ズッキーニは、その姿からきゅうりの一種と誤解されがちですが、かぼちゃの仲間。きゅうりは蔓にぶら下がるように育ちますが、ズッキーニは太い茎から横に突き出すように実が付きます。

 

私は、小さい頃からズッキーニをよく食べていました。スライスしたズッキーニにカレー粉、卵白を順につけて焼き、しょう油をかけていただく。それが、我が家の定番でした。店では、芯をくりぬき、そこにホタテやエビのすり身を詰めて揚げたり、大きなズッキーニはスープにしたり、煮たり。使い勝手がよく、味や香りに癖がないので、料理人にはとても重宝な素材です。

 

ズッキーニを使った料理のレパートリーが広がらないという方が多いようですが、切り方を変えてみるといいと思います。すると、そこから発想が広がります。

 

ズッキーニの切り方といえば、オーソドックスなのは輪切り。そのままではなく、片面に全粒粉やオートミールをまぶして焼くと、ガリガリした食感とみずみずしい味わいの対比を楽しめます。ご家庭にあるパルメザンチーズでも、おいしくできます。また、薄い輪切りにして塩もみすると、夏向きの一品になります。

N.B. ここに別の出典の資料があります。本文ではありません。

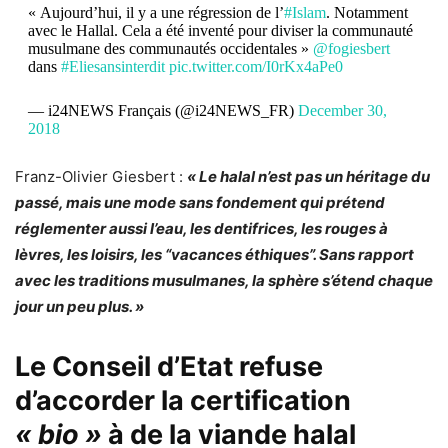
« Aujourd’hui, il y a une régression de l’
#Islam
. Notamment
avec le Hallal. Cela a été inventé pour diviser la communauté
musulmane des communautés occidentales »
@fogiesbert
dans
#Eliesansinterdit
pic.twitter.com/I0rKx4aPe0
— i24NEWS Français (@i24NEWS_FR)
December 30,
2018
Franz-Olivier Giesbert :
« Le halal n’est pas un héritage du
passé, mais une mode sans fondement qui prétend
réglementer aussi l’eau, les dentifrices, les rouges à
lèvres, les loisirs, les “vacances éthiques”. Sans rapport
avec les traditions musulmanes, la sphère s’étend chaque
jour un peu plus. »
Le Conseil d’Etat refuse
d’accorder la certification
« bio »
à de la viande halal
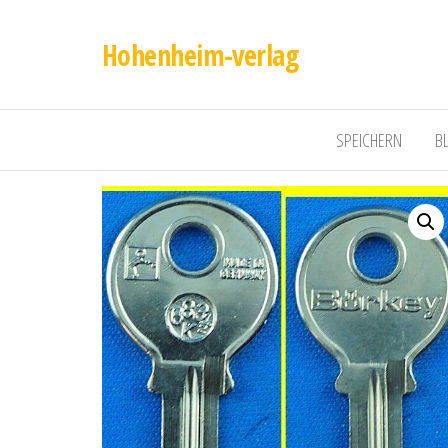
Hohenheim-verlag
SPEICHERN
B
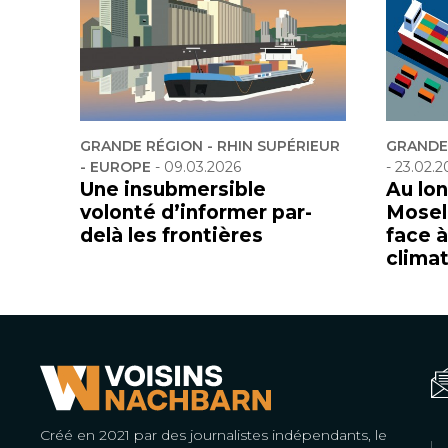
GRANDE RÉGION - RHIN SUPÉRIEUR
GRANDE 
- EUROPE
-
09.03.2026
-
23.02.2
Une insubmersible
Au lon
volonté d’informer par-
Mosell
delà les frontières
face 
clima
Créé en 2021 par des journalistes indépendants, le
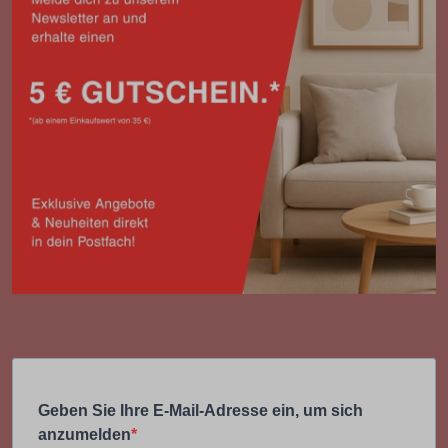
Geben Sie Ihre E-Mail-Adresse ein, um sich
anzumelden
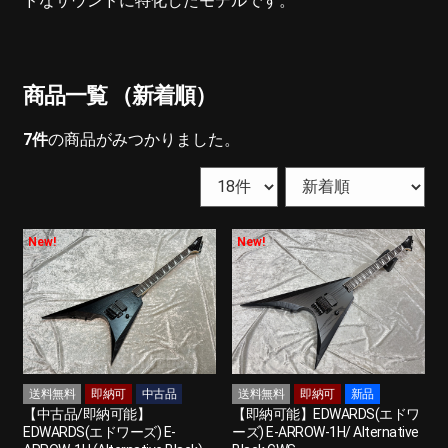
ドなサウンドに特化したモデルです。
商品一覧 （新着順）
7
件
の商品がみつかりました。
New!
New!
送料無料
即納可
中古品
送料無料
即納可
新品
【中古品/即納可能】
【即納可能】EDWARDS(エドワ
EDWARDS(エドワーズ) E-
ーズ) E-ARROW-1H/ Alternative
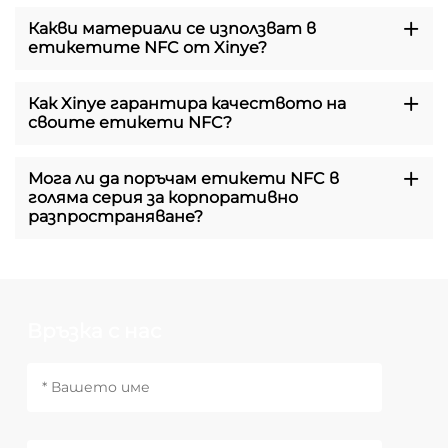
Какви материали се използват в
етикетите NFC от Xinye?
Как Xinye гарантира качеството на
своите етикети NFC?
Мога ли да поръчам етикети NFC в
голяма серия за корпоративно
разпространяване?
Връзка с нас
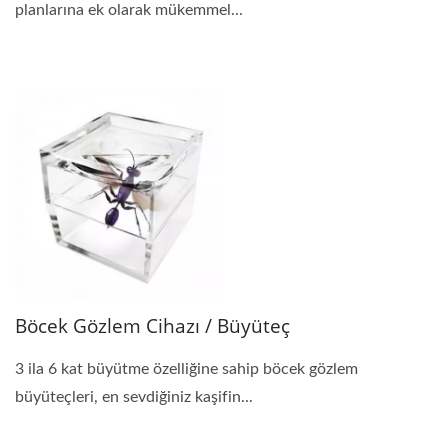
planlarına ek olarak mükemmel...
Böcek Gözlem Cihazı / Büyüteç
3 ila 6 kat büyütme özelliğine sahip böcek gözlem
büyüteçleri, en sevdiğiniz kaşifin...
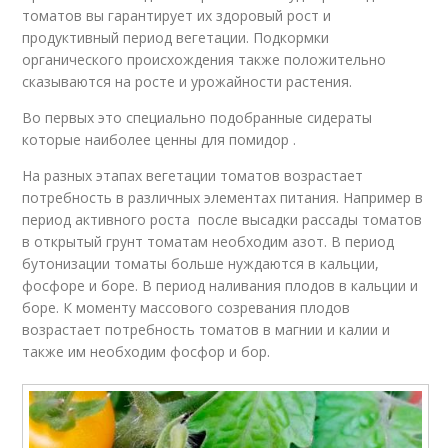
томатов вы гарантирует их здоровый рост и
продуктивный период вегетации. Подкормки
органического происхождения также положительно
сказываются на росте и урожайности растения.
Во первых это специально подобранные сидераты
которые наиболее ценны для помидор .
На разных этапах вегетации томатов возрастает
потребность в различных элементах питания. Например в
период активного роста после высадки рассады томатов
в открытый грунт томатам необходим азот. В период
бутонизации томаты больше нуждаются в кальции,
фосфоре и боре. В период наливания плодов в кальции и
боре. К моменту массового созревания плодов
возрастает потребность томатов в магнии и калии и
также им необходим фосфор и бор.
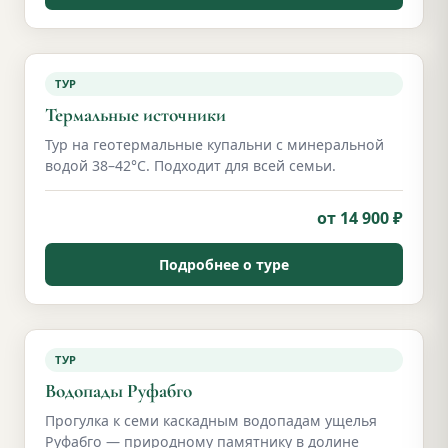
ТУР
Термальные источники
Тур на геотермальные купальни с минеральной
водой 38–42°С. Подходит для всей семьи.
от 14 900 ₽
Подробнее о туре
ТУР
Водопады Руфабго
Прогулка к семи каскадным водопадам ущелья
Руфабго — природному памятнику в долине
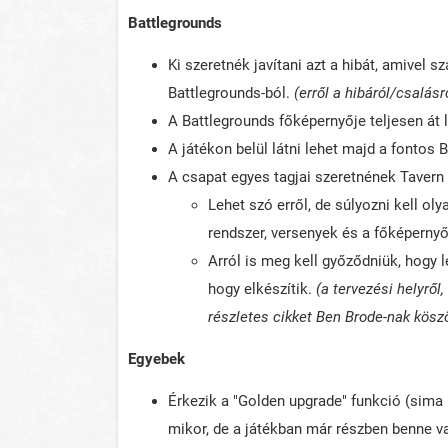
Battlegrounds
Ki szeretnék javítani azt a hibát, amivel 
Battlegrounds-ból.
(erről a hibáról/csalás
A Battlegrounds főképernyője teljesen át l
A játékon belül látni lehet majd a fontos 
A csapat egyes tagjai szeretnének Tavern 
Lehet szó erről, de súlyozni kell ol
rendszer, versenyek és a főképernyő
Arról is meg kell győződniük, hogy l
hogy elkészítik.
(a tervezési helyről
részletes cikket Ben Brode-nak kös
Egyebek
Érkezik a "Golden upgrade" funkció (sima
mikor, de a játékban már részben benne 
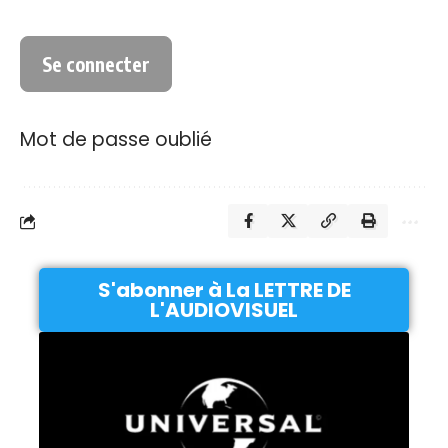
Mot de passe oublié
S'abonner à La LETTRE DE
L'AUDIOVISUEL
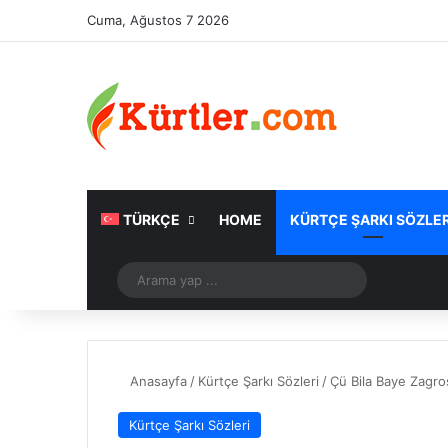
Cuma, Ağustos 7 2026
TÜRKÇE
HOME
KÜRTÇE ŞARKI SÖZLER
Rastgele Makale
Arama
yap
...
Anasayfa
/
Kürtçe Şarkı Sözleri
/
Çü Bila Baye Zagro
Kürtçe Şarkı Sözleri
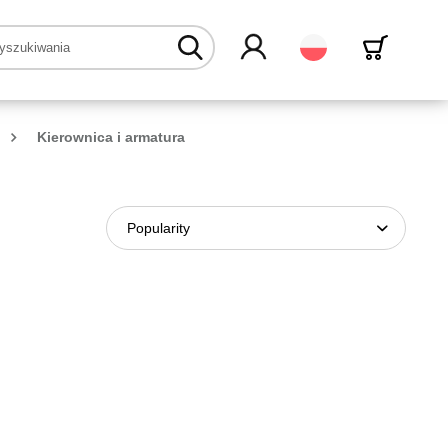
Polski
Kierownica i armatura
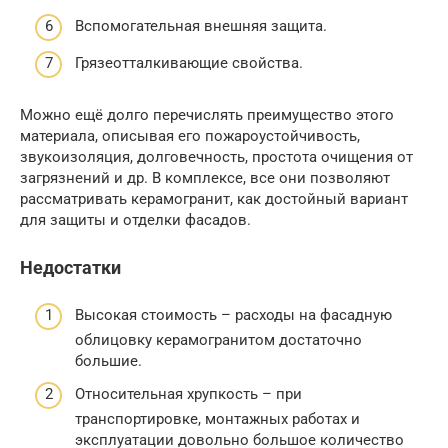
Вспомогательная внешняя защита.
Грязеотталкивающие свойства.
Можно ещё долго перечислять преимущество этого
материала, описывая его пожароустойчивость,
звукоизоляция, долговечность, простота очищения от
загрязнений и др. В комплексе, все они позволяют
рассматривать керамогранит, как достойный вариант
для защиты и отделки фасадов.
Недостатки
Высокая стоимость – расходы на фасадную
облицовку керамогранитом достаточно
большие.
Относительная хрупкость – при
транспортировке, монтажных работах и
эксплуатации довольно большое количество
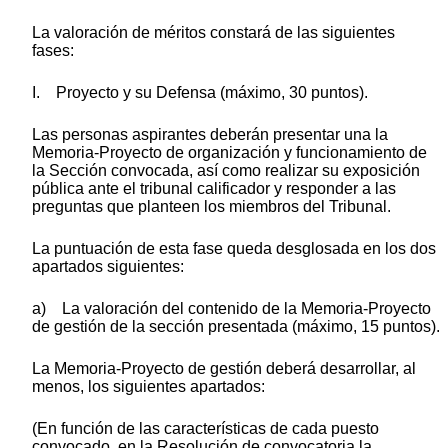
La valoración de méritos constará de las siguientes
fases:
I. Proyecto y su Defensa (máximo, 30 puntos).
Las personas aspirantes deberán presentar una la
Memoria-Proyecto de organización y funcionamiento de
la Sección convocada, así como realizar su exposición
pública ante el tribunal calificador y responder a las
preguntas que planteen los miembros del Tribunal.
La puntuación de esta fase queda desglosada en los dos
apartados siguientes:
a) La valoración del contenido de la Memoria-Proyecto
de gestión de la sección presentada (máximo, 15 puntos).
La Memoria-Proyecto de gestión deberá desarrollar, al
menos, los siguientes apartados:
(En función de las características de cada puesto
convocado, en la Resolución de convocatoria la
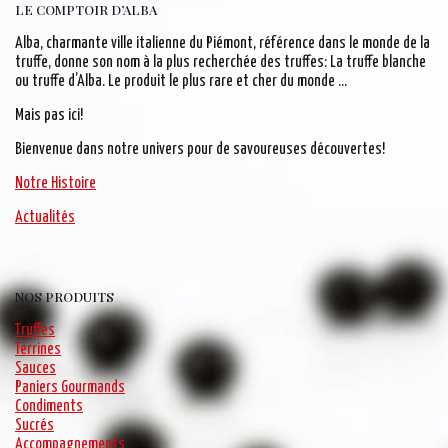
LE COMPTOIR D’ALBA
Alba, charmante ville italienne du Piémont, référence dans le monde de la
truffe, donne son nom à la plus recherchée des truffes: La truffe blanche
ou truffe d’Alba. Le produit le plus rare et cher du monde …
Mais pas ici!
Bienvenue dans notre univers pour de savoureuses découvertes!
Notre Histoire
Actualités
NOS PRODUITS
Truffes
Terrines
Sauces
Paniers Gourmands
Condiments
Sucrés
Accompagnements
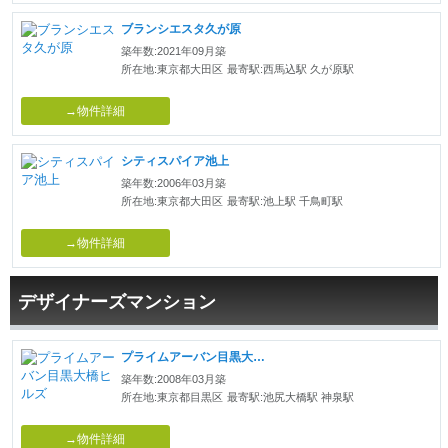
ブランシエスタ久が原
築年数:2021年09月築
所在地:東京都大田区
最寄駅:西馬込駅 久が原駅
→物件詳細
シティスパイア池上
築年数:2006年03月築
所在地:東京都大田区
最寄駅:池上駅 千鳥町駅
→物件詳細
デザイナーズマンション
プライムアーバン目黒大橋ヒルズ
築年数:2008年03月築
所在地:東京都目黒区
最寄駅:池尻大橋駅 神泉駅
→物件詳細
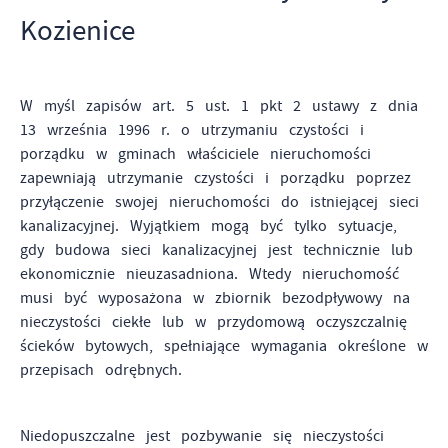
Tego typu pliki cookies umożliwiają stronie internetowej
Kozienice
zapamiętanie wprowadzonych przez Ciebie ustawień oraz
personalizację określonych funkcjonalności czy
prezentowanych treści.
Zapoznaj się z
POLITYKĄ PRYWATNOŚCI I PLIKÓW COOKIES
.
W myśl zapisów art. 5 ust. 1 pkt 2 ustawy z dnia
Dzięki tym plikom cookies możemy zapewnić Ci większy
13 września 1996 r. o utrzymaniu czystości i
Więcej
komfort korzystania z funkcjonalności naszej strony poprzez
porządku w gminach właściciele nieruchomości
dopasowanie jej do Twoich indywidualnych preferencji.
zapewniają utrzymanie czystości i porządku poprzez
Wyrażenie zgody na funkcjonalne i personalizacyjne pliki
Analityczne
przyłączenie swojej nieruchomości do istniejącej sieci
cookies gwarantuje dostępność większej ilości funkcji na
kanalizacyjnej. Wyjątkiem mogą być tylko sytuacje,
Analityczne pliki cookies pomagają nam rozwijać się i
stronie.
dostosowywać do Twoich potrzeb.
gdy budowa sieci kanalizacyjnej jest technicznie lub
ekonomicznie nieuzasadniona. Wtedy nieruchomość
Cookies analityczne pozwalają na uzyskanie informacji w
musi być wyposażona w zbiornik bezodpływowy na
Więcej
zakresie wykorzystywania witryny internetowej, miejsca oraz
nieczystości ciekłe lub w przydomową oczyszczalnię
częstotliwości, z jaką odwiedzane są nasze serwisy www.
ścieków bytowych, spełniające wymagania określone w
Dane pozwalają nam na ocenę naszych serwisów
Reklamowe
przepisach odrębnych.
internetowych pod względem ich popularności wśród
Dzięki reklamowym plikom cookies prezentujemy Ci
użytkowników. Zgromadzone informacje są przetwarzane w
najciekawsze informacje i aktualności na stronach naszych
formie zanonimizowanej. Wyrażenie zgody na analityczne
Niedopuszczalne jest pozbywanie się nieczystości
partnerów.
pliki cookies gwarantuje dostępność wszystkich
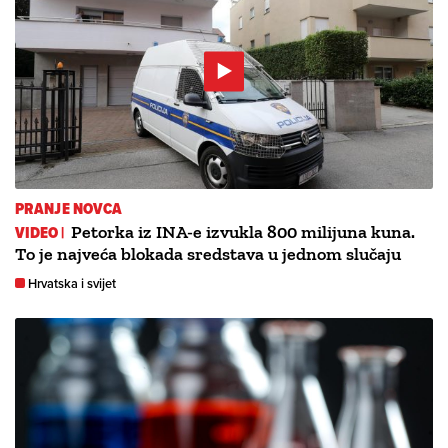
PRANJE NOVCA
VIDEO |
Petorka iz INA-e izvukla 800 milijuna kuna.
To je najveća blokada sredstava u jednom slučaju
Hrvatska i svijet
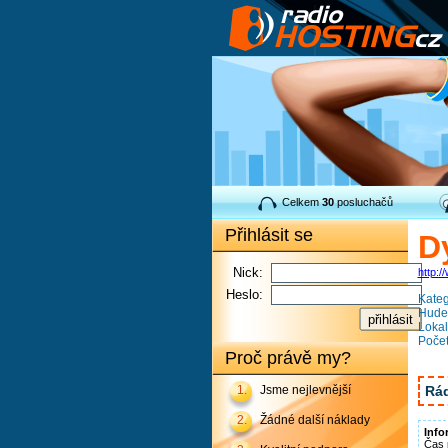
Celkem
30
posluchačů
Přihlásit se
D
Nick:
http:/
Heslo:
Kateg
Hudeb
Lokal
Počet
Proč právě my?
Rád
1.
Jsme nejlevnější
2.
Žádné další náklady
Info
Čas 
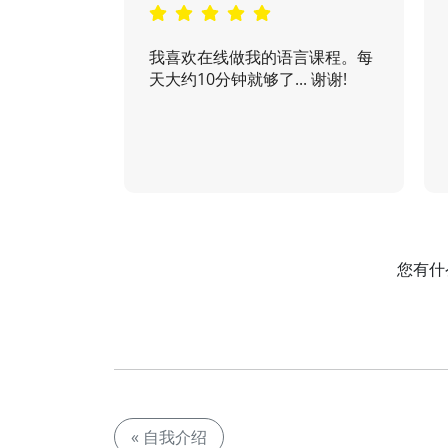
我喜欢在线做我的语言课程。每
天大约10分钟就够了... 谢谢!
您有什
« 自我介绍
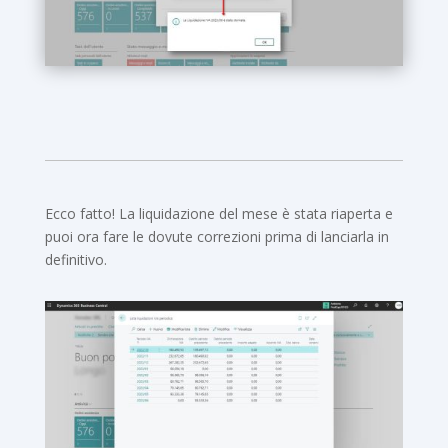
Ecco fatto! La liquidazione del mese è stata riaperta e
puoi ora fare le dovute correzioni prima di lanciarla in
definitivo.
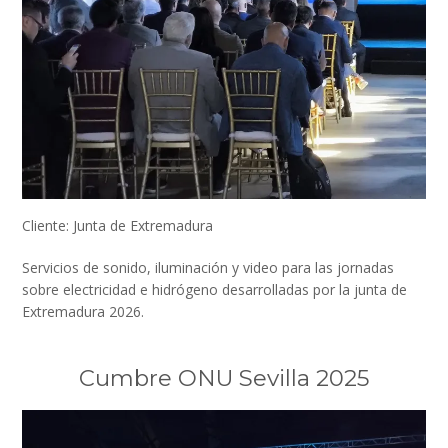
Cliente: Junta de Extremadura
Servicios de sonido, iluminación y video para las jornadas
sobre electricidad e hidrógeno desarrolladas por la junta de
Extremadura 2026.
Cumbre ONU Sevilla 2025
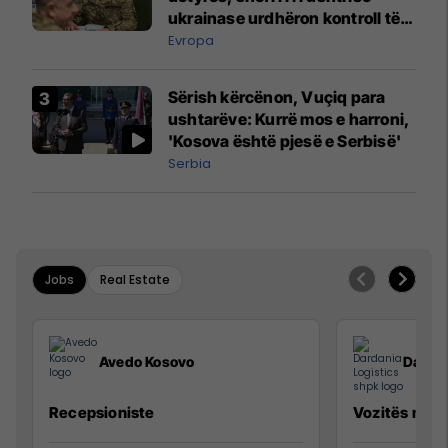
ukrainase urdhëron kontroll të
madh
Evropa
Sërish kërcënon, Vuçiq para
ushtarëve: Kurrë mos e harroni,
'Kosova është pjesë e Serbisë'
Serbia
Jobs
Real Estate
Avedo Kosovo
Dardan
Recepsioniste
Vozitës me K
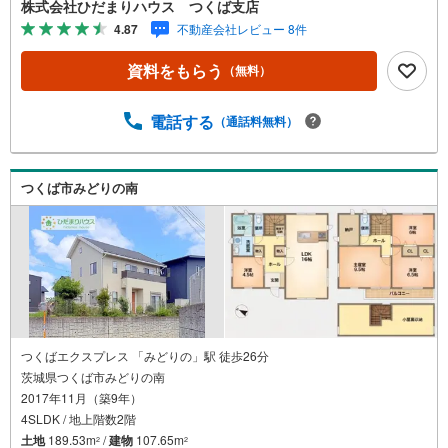
株式会社ひだまりハウス つくば支店
れている物件も一緒にご提案できます。■新規物件・価格変
4.87
不動産会社レビュー 8件
更の情報がとてもスピーディーです。■インターネット非公
開の物件もご紹介可能です。■ご希望の方にはメールでのや
資料をもらう
（無料）
りとりだけで大丈夫です。■お忙しいときは現地待合せ＆現
地解散できます。■平日のご見学希望大歓迎です！牛久市田
宮町 中古戸建 牛久駅（徒歩16分） 牛久第二小学校
電話する
（通話料無料）
（徒歩8分） 牛久第三中学校（徒歩29分）
つくば市みどりの南
つくばエクスプレス 「みどりの」駅 徒歩26分
茨城県つくば市みどりの南
2017年11月（築9年）
4SLDK / 地上階数2階
土地
189.53m
/
建物
107.65m
2
2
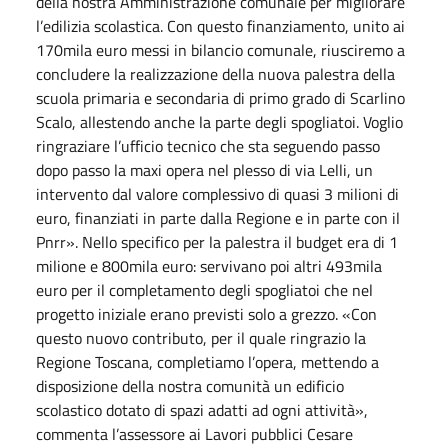
della nostra Amministrazione comunale per migliorare
l’edilizia scolastica. Con questo finanziamento, unito ai
170mila euro messi in bilancio comunale, riusciremo a
concludere la realizzazione della nuova palestra della
scuola primaria e secondaria di primo grado di Scarlino
Scalo, allestendo anche la parte degli spogliatoi. Voglio
ringraziare l’ufficio tecnico che sta seguendo passo
dopo passo la maxi opera nel plesso di via Lelli, un
intervento dal valore complessivo di quasi 3 milioni di
euro, finanziati in parte dalla Regione e in parte con il
Pnrr». Nello specifico per la palestra il budget era di 1
milione e 800mila euro: servivano poi altri 493mila
euro per il completamento degli spogliatoi che nel
progetto iniziale erano previsti solo a grezzo. «Con
questo nuovo contributo, per il quale ringrazio la
Regione Toscana, completiamo l’opera, mettendo a
disposizione della nostra comunità un edificio
scolastico dotato di spazi adatti ad ogni attività»,
commenta l’assessore ai Lavori pubblici Cesare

知り合いの生産者さんは、とろけるような食感を楽しめるからと、基本的には縦に切って使うそうです。私が縦使いする場合は、3、4等分の長さに切り、さらに縦に厚めに切ったり、放射線状に切ったりしてソテーに。スライサーで皮ごと薄くむき、しならせて表情を作り、料理の付け合わせに。皮だけをむいて軽くゆで、くるっと巻いて立てて添えると、洗練された雰囲気を作れます。

 

ぜひ試してほしいのが、生のまま、鬼おろしやチーズおろし器で削るというもの。そう力を入れなくてもザクザク削れます。しっかり水分を逃してから卵にからめて焼くと、本当においしい。しかも、ズッキーニをたくさん食べられます。

 

店では、まかないのパスタにも、このザクザクズッキーニを使っています。フライパンにオリーブオイルを熱して、厚めに切ったにんにくを香りが出るまで温め、魚介類を加え、火を通します。パスタがゆであがる1分前に、フライパンの中に削りながらズッキーニを加え、パスタとあわせて仕上げる。これで出来上がりです。簡単に作れますので、お気軽にお試しください。